A total of 18 representatives, including five consumers, five telecommunication operator officials and three experts made submissions at the hearing.
Two plans, which suggested price cuts ranging from 14.9 percent to 63 percent, were under discussion.
Plan A proposes cutting the 0.2 yuan (less than 0.03 U.S. dollars) per minute surcharge for roaming services, while plan B also scraps the surcharge and proposes a charge of 0.7 yuan per minute for making calls and 0.3 yuan for receiving calls for all users.
Shen Changzheng, who represented mobile phone users, said it was unreasonable to set service charge standards on the basis of administrative divisions.
"Roaming charges should be scrapped. Instead, an equal charge should be imposed for domestic roaming services and local services on a step-by-step basis," he said.
Most of the China's 539 million mobile subscribers pay from 33 to 50 percent more for calls made or received on their cell phones when they travel to another provinces.
Zhu Jinlin, from the National Committee of the Chinese People's Political Consultative Conference, said the fee reduction proposed by plan B was too small.

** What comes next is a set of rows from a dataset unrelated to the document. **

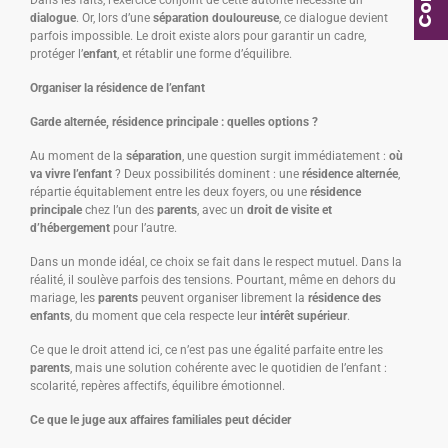
Dans les faits, l’exercice conjoint de cette autorité nécessite un
dialogue
. Or, lors d’une
séparation douloureuse
, ce dialogue devient
parfois impossible. Le droit existe alors pour garantir un cadre,
protéger l’
enfant
, et rétablir une forme d’équilibre.
Organiser la résidence de l’enfant
Garde alternée, résidence principale : quelles options ?
Au moment de la
séparation
, une question surgit immédiatement :
où
va vivre l’enfant
? Deux possibilités dominent : une
résidence alternée
,
répartie équitablement entre les deux foyers, ou une
résidence
principale
chez l’un des
parents
, avec un
droit de visite et
d’hébergement
pour l’autre.
Dans un monde idéal, ce choix se fait dans le respect mutuel. Dans la
réalité, il soulève parfois des tensions. Pourtant, même en dehors du
mariage, les
parents
peuvent organiser librement la
résidence des
enfants
, du moment que cela respecte leur
intérêt supérieur
.
Ce que le droit attend ici, ce n’est pas une égalité parfaite entre les
parents
, mais une solution cohérente avec le quotidien de l’enfant :
scolarité, repères affectifs, équilibre émotionnel.
Ce que le juge aux affaires familiales peut décider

Profit margins for both China Mobile and China Unicom should be reduced to 15 percent, but the mobile phone industry in China had 19-percent net profits, he added. "Telecommunication operators should not be huge profit seekers."
China has two mobile phone service providers - China Mobile and China Unicom. Increasing numbers of mobile phone users in China accuse them of reaping handsome profits by charging monopolistic prices.

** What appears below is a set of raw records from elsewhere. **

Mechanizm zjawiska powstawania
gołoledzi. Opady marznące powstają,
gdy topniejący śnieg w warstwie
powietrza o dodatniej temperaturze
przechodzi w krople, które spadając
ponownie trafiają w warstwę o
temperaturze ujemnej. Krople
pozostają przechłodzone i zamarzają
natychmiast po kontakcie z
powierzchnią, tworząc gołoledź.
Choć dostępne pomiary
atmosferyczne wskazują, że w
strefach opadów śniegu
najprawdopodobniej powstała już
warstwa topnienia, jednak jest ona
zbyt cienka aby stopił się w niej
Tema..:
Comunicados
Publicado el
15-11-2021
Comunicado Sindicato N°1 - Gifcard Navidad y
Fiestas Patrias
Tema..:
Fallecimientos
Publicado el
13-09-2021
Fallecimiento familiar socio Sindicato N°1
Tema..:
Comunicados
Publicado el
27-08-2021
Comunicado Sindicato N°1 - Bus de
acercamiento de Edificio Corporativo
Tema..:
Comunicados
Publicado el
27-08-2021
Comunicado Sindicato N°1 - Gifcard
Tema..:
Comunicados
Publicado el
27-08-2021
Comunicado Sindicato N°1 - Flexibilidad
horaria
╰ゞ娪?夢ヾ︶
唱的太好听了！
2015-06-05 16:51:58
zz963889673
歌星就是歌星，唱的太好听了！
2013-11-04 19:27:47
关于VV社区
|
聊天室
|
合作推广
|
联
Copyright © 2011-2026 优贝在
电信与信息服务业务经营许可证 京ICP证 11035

Lu Wenchang, from China Mobile, argued that his company had reduced call charges by 62.1 percent in the last five years and that it was impossible to provide mobile services in such a vast country with no costs.
The average roaming cost of China Mobile and China Unicom was 0.0485 yuan in 2006, said Huang Xinyan, senior manager with the China Audit Certified Public Accountants.
Ding Ming, from China Unicom, said the ceiling on roaming services fees should be higher than that of local services as the cost was higher.
"Only 2.5 percent of China Unicom's mobile subscribers frequently use roaming services," he said. "That means only a small fraction of our customers can benefit from a fee reduction."
Zhu Zhengwu, from China Telecom, said plan B, which would no longer charge subscribers for long-distance calls when they were outside home provinces, may lead to people giving up fixed lines and turning to China Mobile for long-distance calls.
"The plan could help China Mobile monopolize the market with the substitution of fixed lines with mobile phones, which as a result will hurt the consumers' interests," he warned.
He said the government should provide the mobile license to the fixed lines operators.